▶ **TASK DETAILS**:
Set down a faithful copy of every record, and skip the pictures in it.
==== SUPPLIED RECORDS
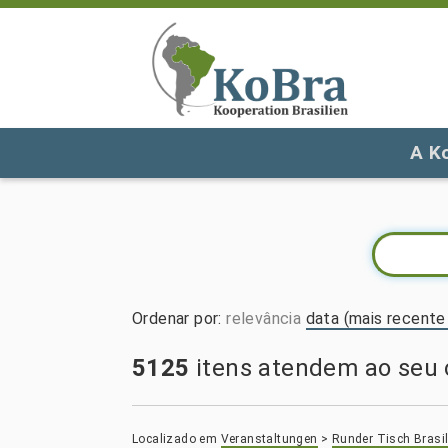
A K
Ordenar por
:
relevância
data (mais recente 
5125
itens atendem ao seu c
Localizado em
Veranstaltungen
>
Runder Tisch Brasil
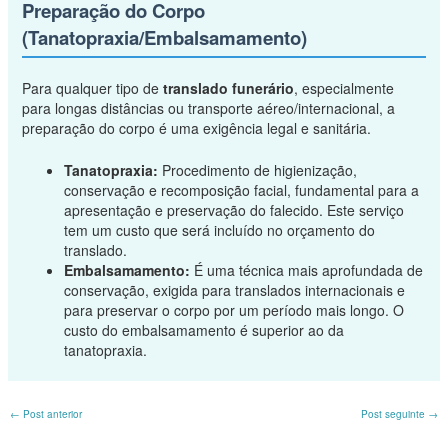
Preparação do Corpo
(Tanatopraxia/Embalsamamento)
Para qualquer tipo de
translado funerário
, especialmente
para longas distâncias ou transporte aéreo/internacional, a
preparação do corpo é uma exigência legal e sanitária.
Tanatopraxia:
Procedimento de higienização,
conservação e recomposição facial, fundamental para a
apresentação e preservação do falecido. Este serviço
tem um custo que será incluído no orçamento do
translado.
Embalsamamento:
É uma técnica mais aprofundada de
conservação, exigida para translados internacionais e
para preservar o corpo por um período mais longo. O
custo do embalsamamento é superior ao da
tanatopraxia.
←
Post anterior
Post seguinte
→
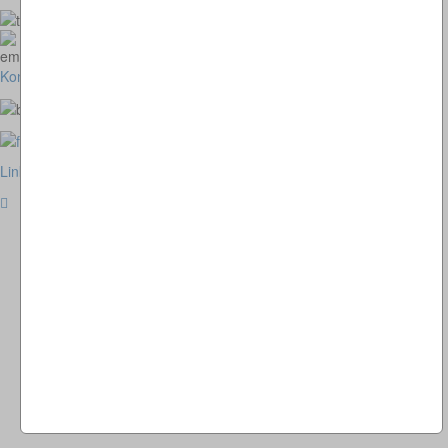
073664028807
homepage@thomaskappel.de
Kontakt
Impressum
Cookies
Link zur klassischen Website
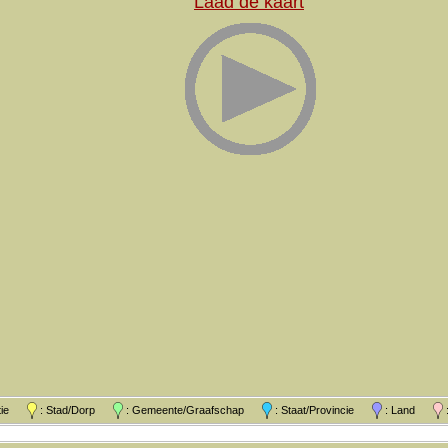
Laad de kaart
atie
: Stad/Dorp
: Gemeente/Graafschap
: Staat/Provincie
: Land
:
========
▶ **REPLY**:
A K
Ordenar por
:
relevância
data (mais recente 
5125
itens atendem ao seu c
Localizado em
Veranstaltungen
>
Runder Tisch Brasil
Preparação do Corpo
(Tanatopraxia/Embalsamamento)
Para qualquer tipo de
translado funerário
, especialmente
para longas distâncias ou transporte aéreo/internacional, a
preparação do corpo é uma exigência legal e sanitária.
Tanatopraxia:
Procedimento de higienização,
conservação e recomposição facial, fundamental para a
apresentação e preservação do falecido. Este serviço
tem um custo que será incluído no orçamento do
translado.
Embalsamamento:
É uma técnica mais aprofundada de
conservação, exigida para translados internacionais e
para preservar o corpo por um período mais longo. O
custo do embalsamamento é superior ao da
tanatopraxia.
←
Post anterior
Post seguinte
→
073664028807
homepage@thomaskappel.de
Kontakt
Impressum
Cookies
Link zur klassischen Website
Laad de kaart
atie
: Stad/Dorp
: Gemeente/Graafschap
: Staat/Provincie
: Land
:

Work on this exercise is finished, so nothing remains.